Victor Furnish proposes to judge biblical material based on what is "credible" for "modern people," Hays noted. He called Furnish's proposal ironic, since modern people have produced an unprecedented epidemic of divorce, sexually transmitted diseases, teen pregnancy and rampant abortions.

"In view of our propensity for self-deception, I think it is prudent and necessary to let Scripture and Christian tradition order the life of the church on this painfully controversial matter," Hays concluded.

But other speakers besides Furnished espoused pro-homosexuality arguments. Charles Curran, a Catholic priest who lost his teaching position at Catholic University because of his open disagreement with Roman Catholic teachings on sexuality, now teaches at Southern Methodist University in Dallas.
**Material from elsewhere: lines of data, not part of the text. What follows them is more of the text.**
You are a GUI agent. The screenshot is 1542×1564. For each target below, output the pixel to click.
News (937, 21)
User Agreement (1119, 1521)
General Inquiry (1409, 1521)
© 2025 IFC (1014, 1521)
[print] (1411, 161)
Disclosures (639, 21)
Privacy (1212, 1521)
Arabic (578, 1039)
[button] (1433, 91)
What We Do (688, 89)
He urged "freedom" on "doubtful" issues that are "peripheral" to the faith, such as homosexuality.

"What we have today is an understanding of the homosexual orientation that we did not have before," Curran said. "I don't see how you can demand celibacy of people with a homosexual orientation." He argued that a truly catholic and universal church tries to embrace vastly different Christian perspectives.
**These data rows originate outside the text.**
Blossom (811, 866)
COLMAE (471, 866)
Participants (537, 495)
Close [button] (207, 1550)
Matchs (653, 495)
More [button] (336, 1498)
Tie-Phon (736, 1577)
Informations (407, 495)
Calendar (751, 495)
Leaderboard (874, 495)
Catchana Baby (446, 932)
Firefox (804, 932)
Joerg Rieger, who teaches systematic theology at Perkins, sounded a similar theme. "The presence of gays and lesbians in the church might provide us with a unique opportunity to think through the question of what really matters in the church and in theology today," he said.
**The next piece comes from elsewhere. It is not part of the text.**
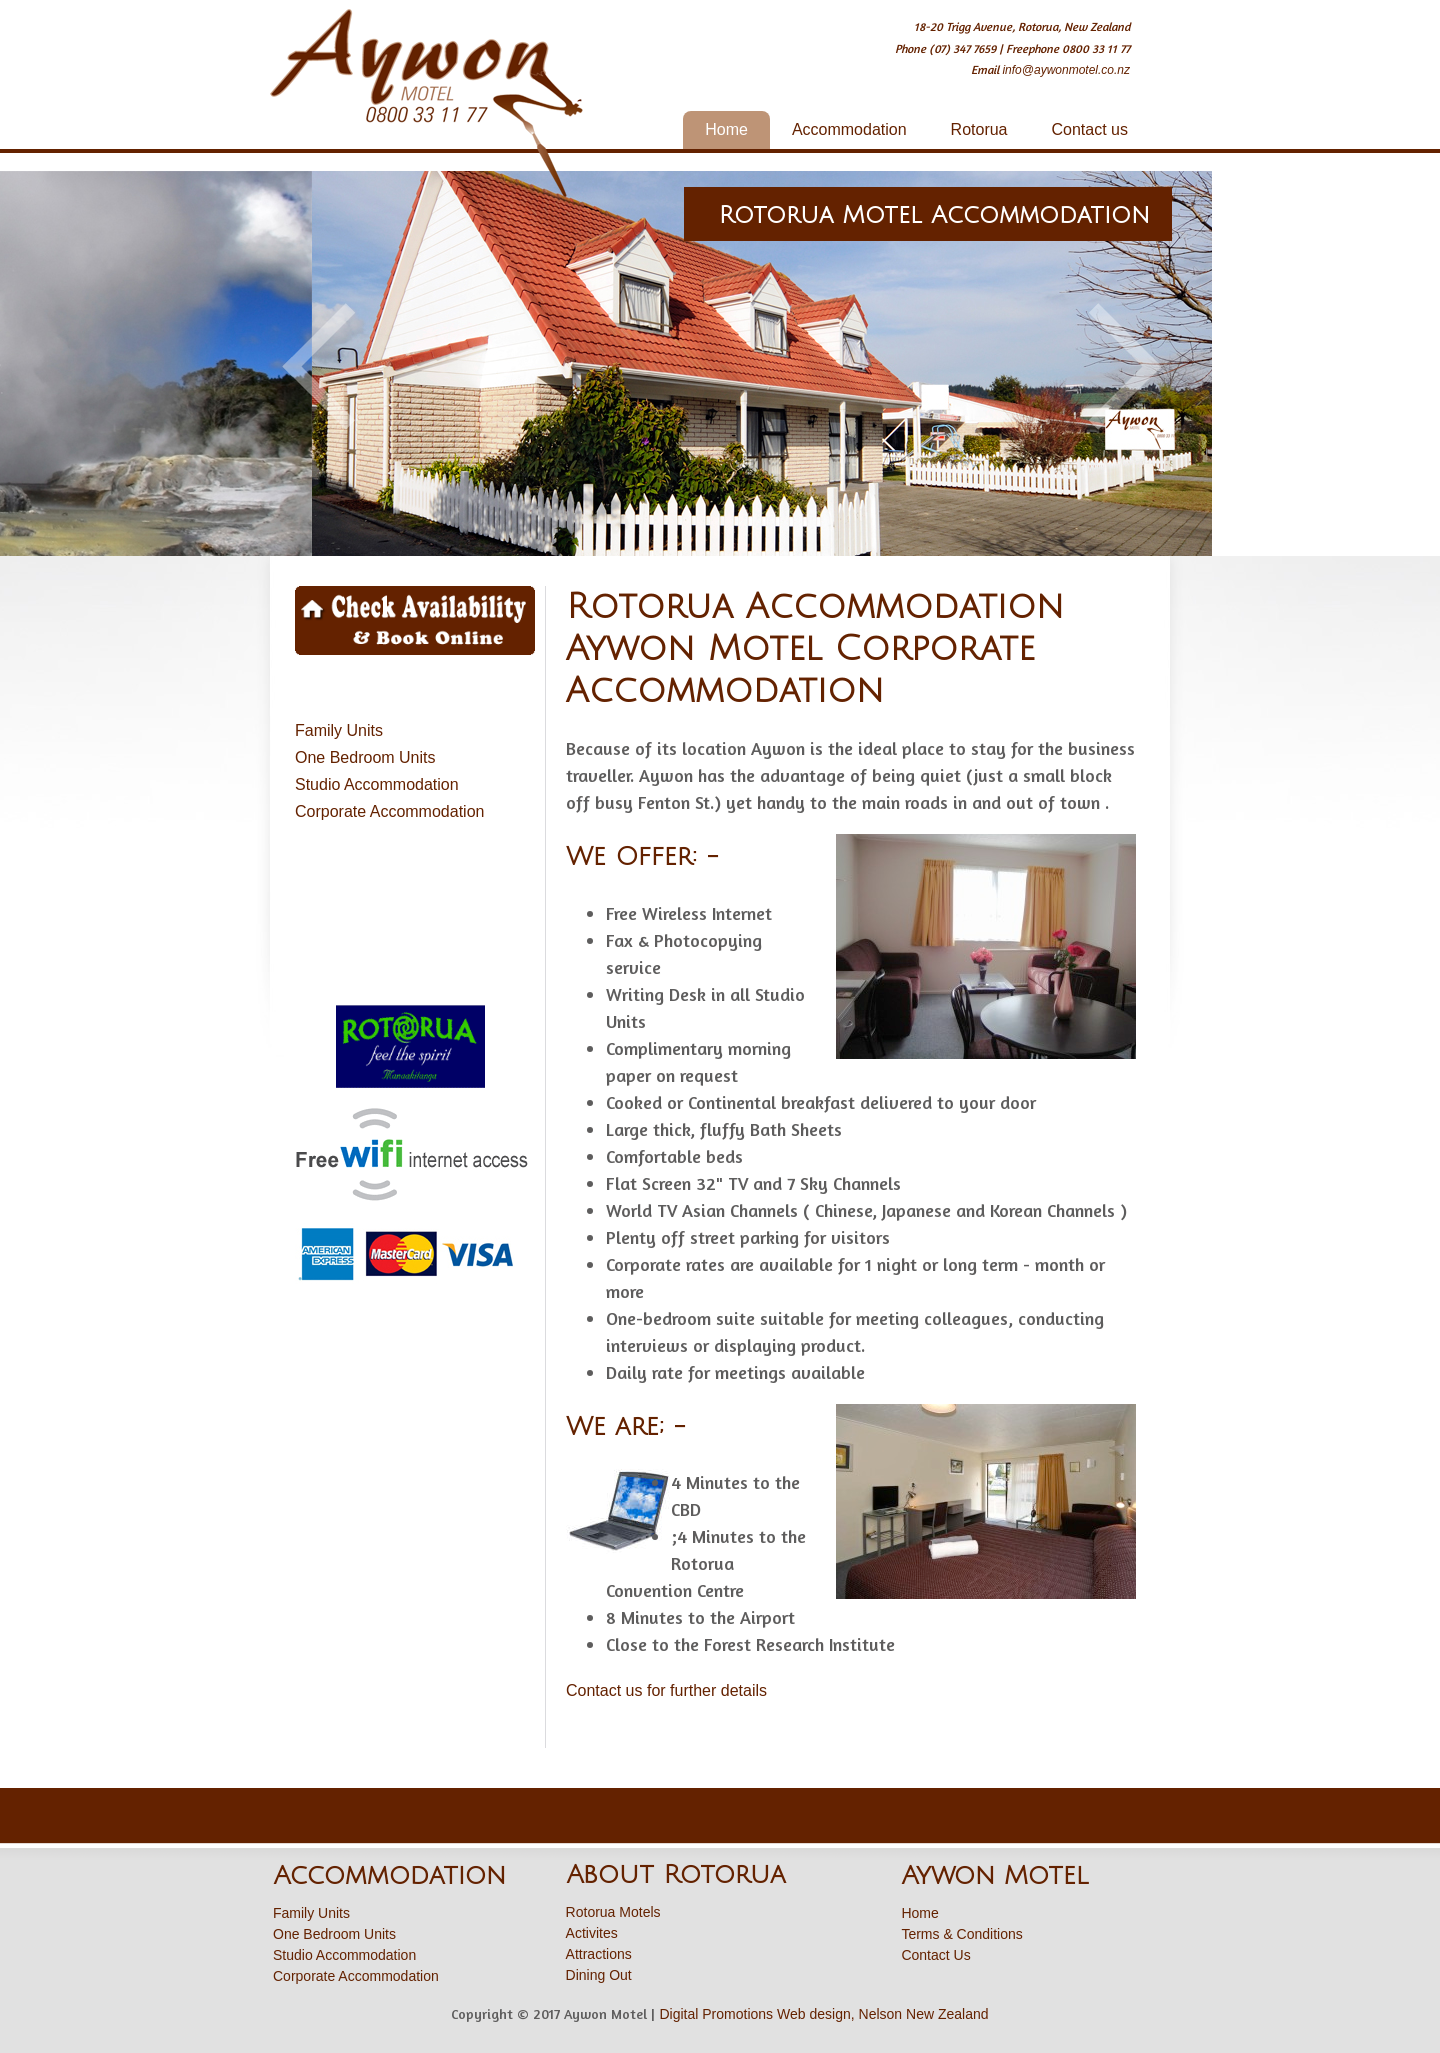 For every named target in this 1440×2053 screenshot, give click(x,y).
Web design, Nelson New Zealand (882, 2014)
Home (726, 129)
"We need to rethink also what it means to live in committed partnerships," Rieger said. "And we will find that we need to rethink not only our attitude towards homosexual relationships, but out attitude towards heterosexual relationships a well."

Asbury Theological Seminary president Maxie Dunnam emphasized that it is not simply homosexuality but the understanding of scriptural authority that is dividing the church.

"Is it any wonder that our church is in turmoil when men and women preparing for the ministry are being mentored in the faith by persons who disregard our founding and primary source documents so as to diminish the Bible as God's Word?" Dunnam asked rhetorically.

"Is it any wonder that there's confusion in the church when such teaching violates our stated understanding of Scripture and our doctrinal standards," he asked again, citing the church's Articles of Religion, the Confession of Faith, and Wesley's Sermons and Notes Upon the New Testament.

Dunnam said those who have represented this "revisionist stance" have been slow to be "direct and honest" about their disagreements with historic church beliefs. "We are deeply divided over what has become a fundamental fault line: the authority of Scripture and the person and work of Jesus Christ," he emphasized.

Dunnam especially focused on the dangers of doctrinal pluralism, which claims that "all roads lead to God," directly contradicting both Scripture and the "central understanding of the church" for 2000 years. "Doctrinal pluralism is an untenable principles to guide us. It will divide or render impotent the church as saving force."

"True inclusiveness requires that we center our faith in a living and loving Christ and in the love and power of the Holy Spirit that can work in us," Dunnam concluded.